Tim Sherwood. What do we know about the new interim boss at Tottenham?
He won the league with Blackburn, represented us for several years and was at one point apparently better than Zidane. Most know that. What most don’t know is this; Spurs rejected offers from Brighton, Blackburn and Swindon for his services as manager, serving more of a testament to the elusive figure Tim has cast during his second spell at White Hart Lane. Chairman Daniel Levy’s insistence to place him in charge on an interim basis, a man with no managerial experience within the Premier League suggests that there really is something more to the man who has been waiting in the shadows during AVB’s tenure.

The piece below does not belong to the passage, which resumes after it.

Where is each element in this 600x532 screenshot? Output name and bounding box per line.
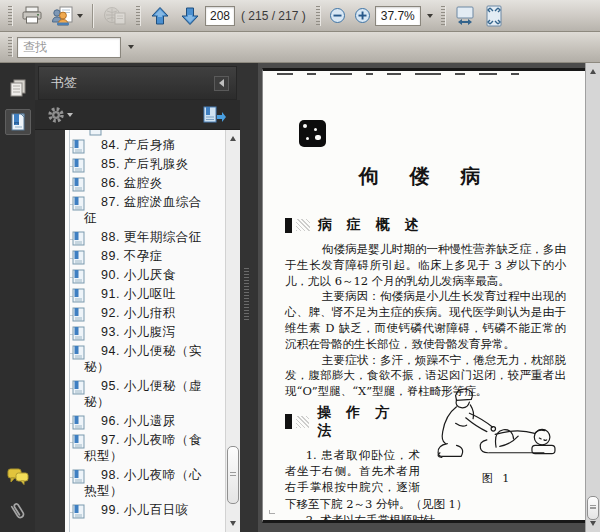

Although he was somewhat kept in the background throughout AVB’s reign, he wasn’t exactly quiet. Richard Keys ousted him as the ‘Spurs mole’ who had attempted to stir dissent amongst the ranks with stories of ‘overworked players’ unhappy at AVB’s regime. Aside from trying to get AVB sacked for his own gain he also managed to coast our U21 set-up to the league title and has been described as having a philosophy similar to that deployed at Barcelona, even touted as ‘our Guardiola’ – a compliment if ever there was one. Harry Redknapp even went as far as saying the job should go to him on a permanent basis and if some of the bookmakers are to be believed, that’s not a million miles away from what could potentially happen.
The shared connections of Franco Baldini, a former player and director of football at the highest levels, alongside Daniel Levy could easily come up with a successor with superior experience, or at least that’s what you’d think. Fabio Capello, although spotted at Spurs on Sunday, has allegiances to the Russian national team as does another linked manager, Guus Hiddink with the Netherlands squad (Taking charge after the World Cup next year). Michael Laudrup and Mauricio Pochetinno are both tied closely to their current clubs, Levy unlikely to pay the compensation fee that either would require, and with Glen Hoddle beginning to grow increasingly more and more like the creepy Uncle you’ve always been warned about, Levy could see this as an ideal opportunity for Sherwood to prove himself. One of the key failings of many a Spurs manager previous in the Premier League era was conflict between themselves and Levy, hard not to avoid given his presence in dealings. However, Sherwood and Levy have a friendship forged out of respect evident within his appointment as interim manager – a quality trait which no outsider would have.
On a short-term basis the appointment of Sherwood will only do positives for the squad. Separation from AVB’s on-field ideology will see the team initially play without restraint and in order to impress – something which usually draws the best out of the players. With such a saturated squad in areas, AVB failed to cement a consistent starting XI, Sherwood will likely be much more ruthless with his selections. Furthermore the increased assets he will have available to him with Emmanuel Adebayor likely to come back into contention and talk of Assou Ekotto returning from his loan spell at QPR will strengthen our squad in areas that have been somewhat lacklustre this season.
With Sherwood it’s safe to say his reputation precedes him somewhat. At a time when there are so many stories approaching the situation at Spurs from so many different angles it’s hard to get a sense of what is right and what is wrong. Many sources portray Levy as a dictator at the helm of our club, failing to invest in AVB’s vision whereas others cast AVB in an overtly negative light; sulky, arrogant and childish. Sherwood however mantains an elusive image, the head of our burgeoning youth set-up and an alleged Arsenal fan with the tattoo to match. Whilst his ruthless nature in pursuit of the role can only be seen as an enduring asset to the supporters it seems only time will tell regarding Sherwood and his inevitable pursuit of the role on a permanent basis.
On December 23rd 2013, Tim Sherwood was confirmed as the Tottenham manager on an 18 month deal.